I'm given the following problem:
$\text{Examine}\ z=f(x;y)=x^4+y^4+18xy-9x^2-9y^2+1\text{ for extrema and saddle points.}$
It is trivial to find $\nabla f=(4x^3+18y-18x; 4y^3+18x-18y)$ and the critical points are $P_0(0,0), P_1(3,-3)\text{ and }P_2(-3,3)$.
Also the determinant of the Hessian matrix is easily found (details not included): $$\text{det}(H)=72(2x^2y^2-3x^2-3y^2)$$
Evaluating $\text{det}(H)$ for $P_1$ and $P_2$ gives positive values so there are extrema in these points. Furthermore $f''_{xx}>0$ so these are both minima.

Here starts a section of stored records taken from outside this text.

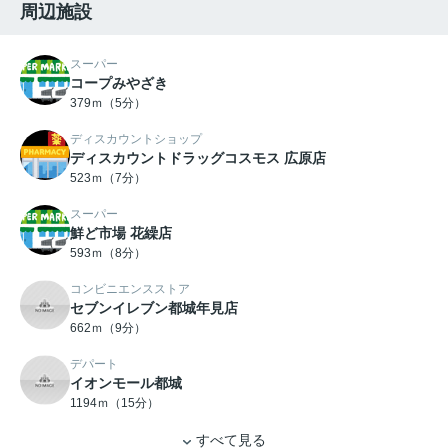
周辺施設
スーパー
コープみやざき
379ｍ（5分）
ディスカウントショップ
ディスカウントドラッグコスモス 広原店
523ｍ（7分）
スーパー
鮮ど市場 花繰店
593ｍ（8分）
コンビニエンスストア
セブンイレブン都城年見店
662ｍ（9分）
デパート
イオンモール都城
1194ｍ（15分）
すべて見る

For $P_0$ the determinant is $0$. In our class it was said that in these cases "further investigation is needed", but noone provided me with any information about this "further investigation". In internet I also found nothing.
I plotted the graph of $z=x^4+y^4+18xy-9x^2-9y^2+1$ in GeoGebra and it turned out that in $P_0$ there is a saddle point. But I want to find out how can one analytically determine what to further do when $\text{det}(H)=0$
When in a single-variable calculus $f'(x)=f''(x)=0$, I keep differentiating $f$ until I get a non-zero derivative. And if the first non-zero derivative is of odd order (i.e. $f^{(3)}, f^{(5)}$ and so on), I know the function has an inflection point; when it is of even order, there is an extremum, whose kind depends on the sign of this non-zero derivative.
And so I'm stuck with this problem. I'm not explicitly asked to find what is there in $P_0(0,0)$, but I want to learn how to tackle such problems. Any help will be appreciated. Thanks in advance!
$\textbf{Edit:}$ The answer by @Robert Z is very helpful, but I find it a bit of a guess-and-check method. And if at $P_0(0,0)$ there was an extremum, it wouldn't work out because we can't check all lines, passing through $P_0$. Any suggestions for the case where there would be an extremum?